Task to carry out
Output all the records word for word. Drop the pictures.

(Data for processing begins)

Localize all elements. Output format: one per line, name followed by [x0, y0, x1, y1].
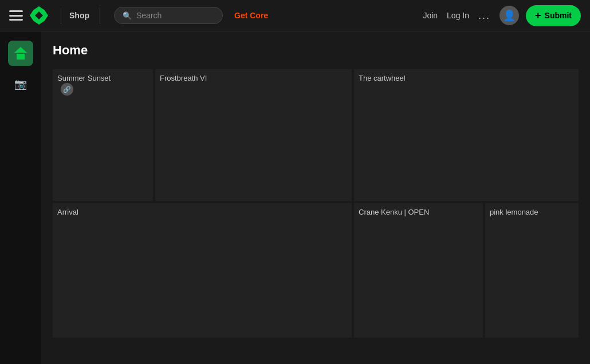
top-navigation: Shop 🔍 Get Core Join Log In ... 👤 + Subm… — [0, 0, 590, 31]
gallery-label-crane: Crane Kenku | OPEN — [359, 208, 429, 216]
link-icon: 🔗 — [63, 86, 71, 93]
submit-plus-icon: + — [535, 10, 541, 22]
more-options[interactable]: ... — [478, 10, 490, 22]
gallery-badge-summer: 🔗 — [61, 83, 73, 96]
page-title: Home — [53, 43, 579, 58]
sidebar-item-home[interactable] — [8, 41, 33, 66]
gallery-item-cartwheel[interactable]: The cartwheel — [354, 69, 579, 201]
sidebar: 📷 — [0, 31, 41, 364]
search-input[interactable] — [136, 11, 214, 20]
home-icon — [14, 47, 27, 60]
browse-icon: 📷 — [14, 78, 27, 90]
sidebar-item-browse[interactable]: 📷 — [8, 72, 33, 97]
gallery-item-frost[interactable]: Frostbreath VI — [155, 69, 352, 201]
gallery-label-arrival: Arrival — [57, 208, 78, 216]
shop-link[interactable]: Shop — [69, 11, 89, 20]
main-content: Home Summer Sunset 🔗 Frostbreath VI The … — [41, 31, 590, 364]
hamburger-menu[interactable] — [9, 10, 23, 21]
user-avatar[interactable]: 👤 — [499, 6, 519, 25]
gallery-item-summer[interactable]: Summer Sunset 🔗 — [53, 69, 153, 201]
avatar-icon: 👤 — [503, 9, 516, 22]
gallery-item-pink[interactable]: pink lemonade — [485, 203, 579, 338]
gallery-item-arrival[interactable]: Arrival — [53, 203, 352, 338]
login-link[interactable]: Log In — [447, 11, 469, 20]
submit-label: Submit — [545, 11, 572, 20]
search-icon: 🔍 — [123, 11, 132, 20]
gallery-label-pink: pink lemonade — [490, 208, 538, 216]
gallery-grid: Summer Sunset 🔗 Frostbreath VI The cartw… — [53, 69, 579, 338]
nav-divider — [61, 7, 61, 23]
get-core-link[interactable]: Get Core — [234, 11, 268, 20]
gallery-label-cartwheel: The cartwheel — [359, 74, 406, 82]
gallery-label-frost: Frostbreath VI — [160, 74, 207, 82]
nav-divider-2 — [100, 7, 100, 23]
gallery-item-crane[interactable]: Crane Kenku | OPEN — [354, 203, 483, 338]
gallery-label-summer: Summer Sunset — [57, 74, 111, 82]
submit-button[interactable]: + Submit — [526, 5, 581, 26]
deviantart-logo[interactable] — [30, 6, 48, 25]
join-link[interactable]: Join — [423, 11, 438, 20]
search-bar[interactable]: 🔍 — [114, 7, 223, 24]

(Data for processing ends)

Response for this exercise
Localize all elements. Output format: one per line, name followed by [x0, y0, x1, y1].
top-navigation: Shop 🔍 Get Core Join Log In ... 👤 + Subm… — [0, 0, 590, 31]
gallery-label-crane: Crane Kenku | OPEN — [359, 208, 429, 216]
link-icon: 🔗 — [63, 86, 71, 93]
submit-plus-icon: + — [535, 10, 541, 22]
more-options[interactable]: ... — [478, 10, 490, 22]
gallery-badge-summer: 🔗 — [61, 83, 73, 96]
page-title: Home — [53, 43, 579, 58]
sidebar-item-home[interactable] — [8, 41, 33, 66]
gallery-item-cartwheel[interactable]: The cartwheel — [354, 69, 579, 201]
sidebar: 📷 — [0, 31, 41, 364]
search-input[interactable] — [136, 11, 214, 20]
home-icon — [14, 47, 27, 60]
browse-icon: 📷 — [14, 78, 27, 90]
sidebar-item-browse[interactable]: 📷 — [8, 72, 33, 97]
gallery-item-frost[interactable]: Frostbreath VI — [155, 69, 352, 201]
gallery-label-arrival: Arrival — [57, 208, 78, 216]
shop-link[interactable]: Shop — [69, 11, 89, 20]
main-content: Home Summer Sunset 🔗 Frostbreath VI The … — [41, 31, 590, 364]
hamburger-menu[interactable] — [9, 10, 23, 21]
user-avatar[interactable]: 👤 — [499, 6, 519, 25]
gallery-item-summer[interactable]: Summer Sunset 🔗 — [53, 69, 153, 201]
avatar-icon: 👤 — [503, 9, 516, 22]
gallery-item-pink[interactable]: pink lemonade — [485, 203, 579, 338]
gallery-item-arrival[interactable]: Arrival — [53, 203, 352, 338]
login-link[interactable]: Log In — [447, 11, 469, 20]
submit-label: Submit — [545, 11, 572, 20]
search-icon: 🔍 — [123, 11, 132, 20]
gallery-label-pink: pink lemonade — [490, 208, 538, 216]
gallery-grid: Summer Sunset 🔗 Frostbreath VI The cartw… — [53, 69, 579, 338]
nav-divider — [61, 7, 61, 23]
get-core-link[interactable]: Get Core — [234, 11, 268, 20]
gallery-label-cartwheel: The cartwheel — [359, 74, 406, 82]
gallery-label-frost: Frostbreath VI — [160, 74, 207, 82]
nav-divider-2 — [100, 7, 100, 23]
gallery-item-crane[interactable]: Crane Kenku | OPEN — [354, 203, 483, 338]
gallery-label-summer: Summer Sunset — [57, 74, 111, 82]
submit-button[interactable]: + Submit — [526, 5, 581, 26]
deviantart-logo[interactable] — [30, 6, 48, 25]
join-link[interactable]: Join — [423, 11, 438, 20]
search-bar[interactable]: 🔍 — [114, 7, 223, 24]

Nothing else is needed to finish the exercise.